A total of 108 cases (Group A/B/C:35/32/41) of CSF leak following posterior spine surgery were admitted to Tianjin Union Medicine Center, and 92 cases have been followed up for more than 1 year (follow-up rate of 85.2%). Preoperative demographics were similar among the 3 groups. In Group A, 7 patients developed CSF leak through the wound (CSFLW), of which 5 cases had to undergo reoperation. One case in Group A was confirmed to have pseudomeningocele at the 1st month after surgery. The MWHT was (16.6±3.6) days. In Group B, 3 patients developed CSFLWand cured by reoperation, in which 1 case of superficial infection recovered well after reoperation. MWHT was (11.4±2.2) days. In Group C, CSFLWwas not found and MWHT was (10.1±2.9) days.
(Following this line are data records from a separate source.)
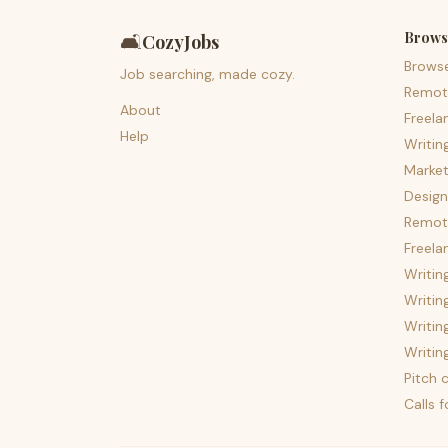
Brows
🛋️
CozyJobs
Brows
Job searching, made cozy.
Remot
About
Freela
Help
Writin
Market
Design
Remote
Freela
Writin
Writin
Writin
Writin
Pitch c
Calls 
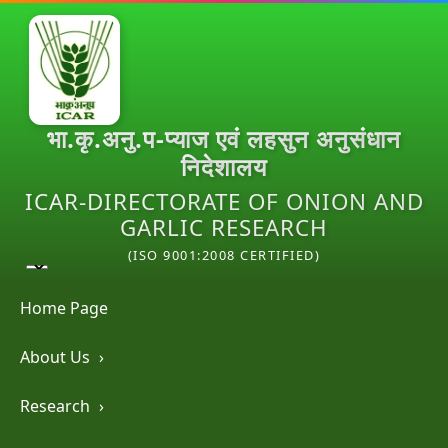
भा.कृ.अनु.प-प्याज एवं लहसुन अनुसंधान
निदेशालय
ICAR-DIRECTORATE OF ONION AND
GARLIC RESEARCH
(ISO 9001:2008 CERTIFIED)
Home Page
About Us
›
Research
›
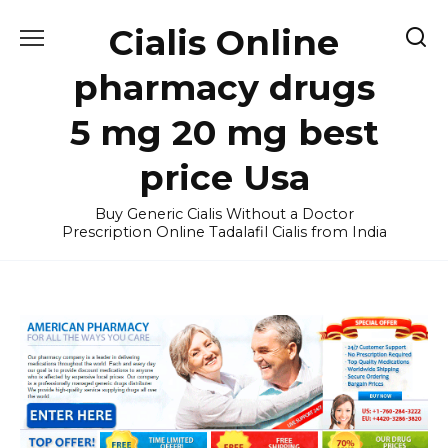
Skip
Cialis Online
to
content
pharmacy drugs
5 mg 20 mg best
price Usa
Buy Generic Cialis Without a Doctor
Prescription Online Tadalafil Cialis from India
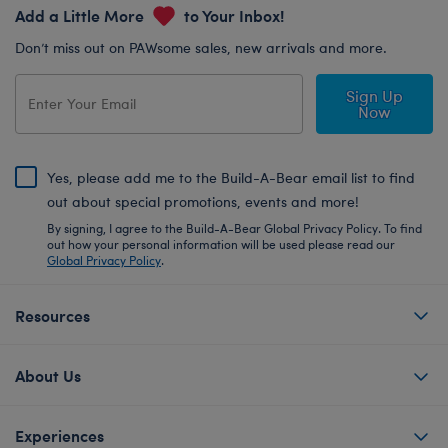
Add a Little More
to Your Inbox!
Don’t miss out on PAWsome sales, new arrivals and more.
Sign Up
Now
Yes, please add me to the Build-A-Bear email list to find
out about special promotions, events and more!
By signing, I agree to the Build-A-Bear Global Privacy Policy. To find
out how your personal information will be used please read our
Global Privacy Policy
.
Resources
About Us
Experiences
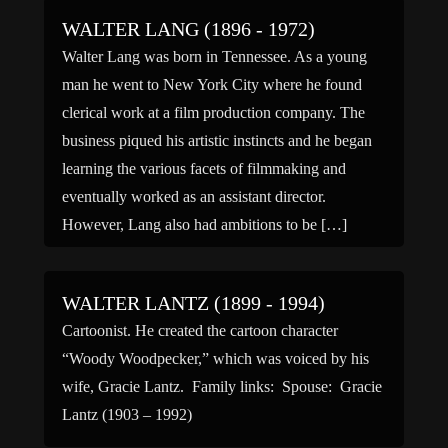
WALTER LANG (1896 - 1972)
Walter Lang was born in Tennessee. As a young
man he went to New York City where he found
clerical work at a film production company. The
business piqued his artistic instincts and he began
learning the various facets of filmmaking and
eventually worked as an assistant director.
However, Lang also had ambitions to be […]
WALTER LANTZ (1899 - 1994)
Cartoonist. He created the cartoon character
“Woody Woodpecker,” which was voiced by his
wife, Gracie Lantz. Family links: Spouse: Gracie
Lantz (1903 – 1992)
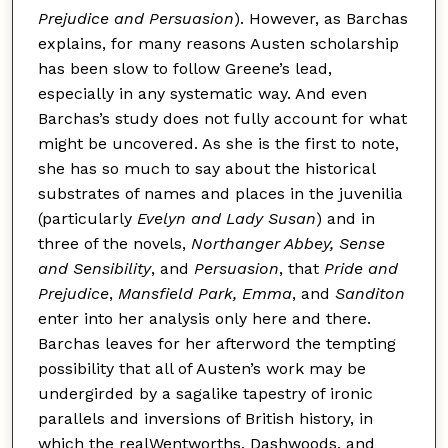
Prejudice and Persuasion
). However, as Barchas
explains, for many reasons Austen scholarship
has been slow to follow Greene’s lead,
especially in any systematic way. And even
Barchas’s study does not fully account for what
might be uncovered. As she is the first to note,
she has so much to say about the historical
substrates of names and places in the juvenilia
(particularly
Evelyn and Lady Susan
) and in
three of the novels,
Northanger Abbey, Sense
and Sensibility
, and
Persuasion
, that
Pride and
Prejudice
,
Mansfield Park, Emma
, and
Sanditon
enter into her analysis only here and there.
Barchas leaves for her afterword the tempting
possibility that all of Austen’s work may be
undergirded by a sagalike tapestry of ironic
parallels and inversions of British history, in
which the realWentworths, Dashwoods, and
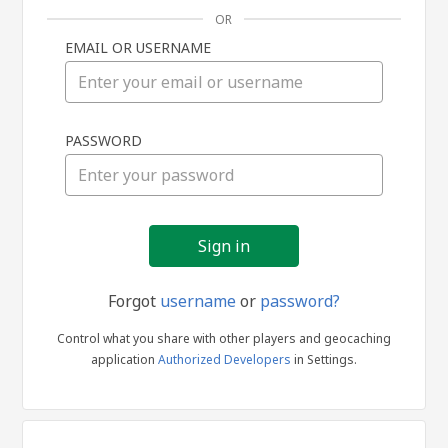
OR
EMAIL OR USERNAME
Sign
PASSWORD
in
Forgot
username
or
password?
Control what you share with other players and geocaching
application
Authorized Developers
in Settings.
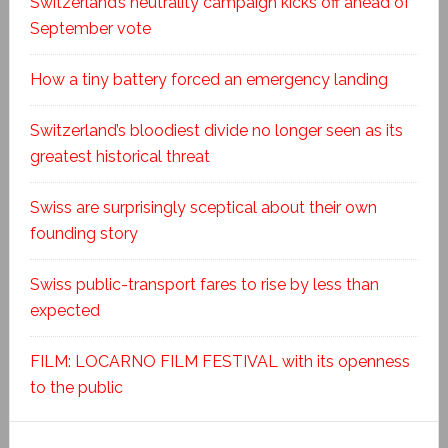
Switzerland’s neutrality campaign kicks off ahead of
September vote
How a tiny battery forced an emergency landing
Switzerland’s bloodiest divide no longer seen as its
greatest historical threat
Swiss are surprisingly sceptical about their own
founding story
Swiss public-transport fares to rise by less than
expected
FILM: LOCARNO FILM FESTIVAL with its openness
to the public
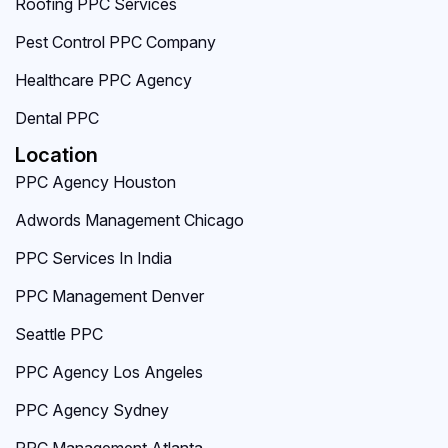
Roofing PPC Services
Pest Control PPC Company
Healthcare PPC Agency
Dental PPC
Location
PPC Agency Houston
Adwords Management Chicago
PPC Services In India
PPC Management Denver
Seattle PPC
PPC Agency Los Angeles
PPC Agency Sydney
PPC Management Atlanta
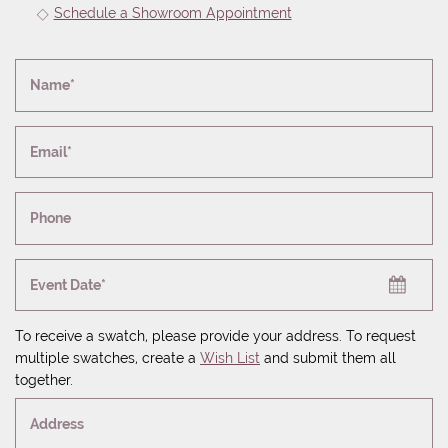
Schedule a Showroom Appointment
Name*
Email*
Phone
Event Date*
To receive a swatch, please provide your address. To request
multiple swatches, create a
Wish List
and submit them all
together.
Address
The differences of MWHT among Groups A, B and C were statistically significant.
Postoperative subfascial drainage, which is used to decrease the subfascial space pressure (P₂), would help wound healing. When it is placed for more than 7 days, the wound resistance (Rw) would be strong enough to withstand the subarachnoid pressure (P₁). Meanwhile, the power trans- duction in a sequence of Rw > P₂ > P₁ will indirectly retard CSF leak at the durotomy site and accordingly facilitate the healing of damaged spinal dura mater.
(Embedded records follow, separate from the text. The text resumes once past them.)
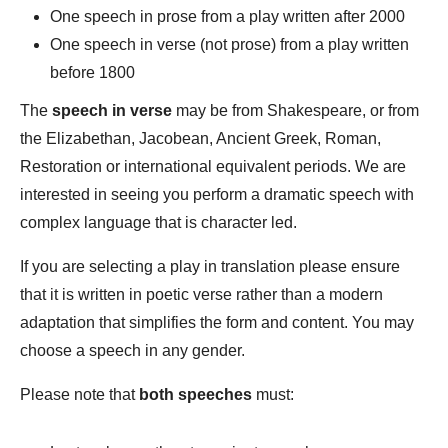
One speech in prose from a play written after 2000
One speech in verse (not prose) from a play written
before 1800
The
speech in verse
may be from Shakespeare, or from
the Elizabethan, Jacobean, Ancient Greek, Roman,
Restoration or international equivalent periods. We are
interested in seeing you perform a dramatic speech with
complex language that is character led.
If you are selecting a play in translation please ensure
that it is written in poetic verse rather than a modern
adaptation that simplifies the form and content. You may
choose a speech in any gender.
Please note that
both speeches
must:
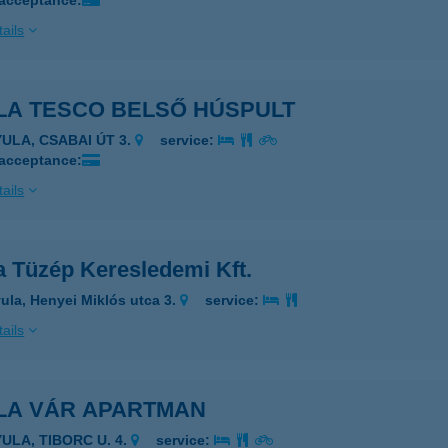
 acceptance:
ails
LA TESCO BELSŐ HÚSPULT
YULA, CSABAI ÚT 3.
service:
 acceptance:
ails
a Tüzép Keresledemi Kft.
ula, Henyei Miklós utca 3.
service:
ails
LA VÁR APARTMAN
YULA, TIBORC U. 4.
service:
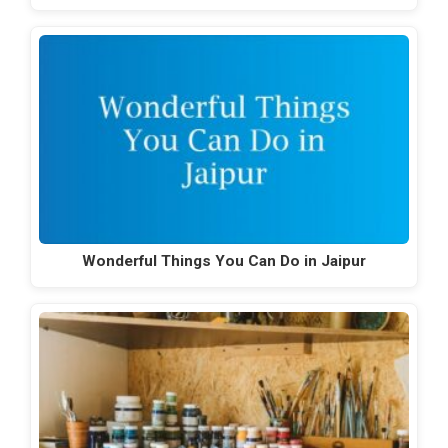
Wonderful Things You Can Do in Jaipur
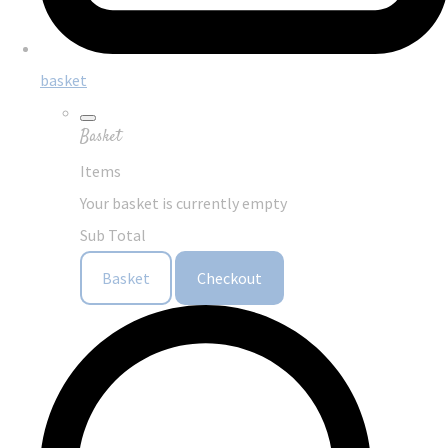
basket
Basket
Items
Your basket is currently empty
Sub Total
Basket
Checkout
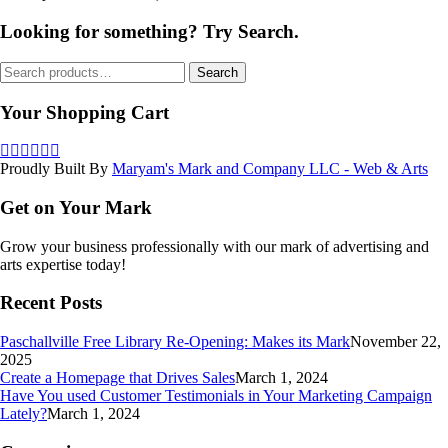
Looking for something? Try Search.
Search
Search
for:
Your Shopping Cart
Proudly Built By
Maryam's Mark and Company LLC - Web & Arts
Get on Your Mark
Grow your business professionally with our mark of advertising and
arts expertise today!
Recent Posts
Paschallville Free Library Re-Opening: Makes its Mark
November 22,
2025
Create a Homepage that Drives Sales
March 1, 2024
Have You used Customer Testimonials in Your Marketing Campaign
Lately?
March 1, 2024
迄今为止,一些延缓脑脊液(CSF)流动的方法可被视为流体力学(泊肃叶定律)的直接应用。然而,基于该定律对脊柱手术后脑脊液漏进行筋膜下引流疗效的研究尚缺乏。这是一项关于脑脊液筋膜下引流的前瞻性对照研究。
在2010年1月至2012年12月的三年间,每四个月分别纳入A组、B组和C组患者,其中,引流管分别在术后3 - 4天、5 - 6天、7 - 10天拔除。调查术后脑脊液漏的结果及并发症,并比较三组的平均伤口愈合时间(MWHT)。
天津医科大学总医院共收治108例脊柱后路手术后脑脊液漏患者(A组/ B组/ C组:35/32/41),92例获得随访1年以上(随访率85.2%)。三组患者术前人口统计学特征相似。A组7例患者发生经伤口脑脊液漏(CSFLW),其中5例需再次手术。A组1例患者术后第1个月确诊为假性脑脊膜膨出。MWHT为(16.6±3.6)天。B组3例患者发生CSFLW,经再次手术治愈,其中1例浅表感染经再次手术后恢复良好。MWHT为(11.4±2.2)天。C组未发现CSFLW,MWHT为(10.1±2.9)天。A、B、C三组MWHT差异有统计学意义。
术后筋膜下引流用于降低筋膜下间隙压力(P₂),有助于伤口愈合。当放置超过7天时,伤口阻力(Rw)将足够强大以承受蛛网膜下腔压力(P₁)。同时,Rw > P₂ > P₁的顺序中的功率转换将间接延缓硬脑膜切开部位的脑脊液漏,从而促进受损硬脊膜的愈合。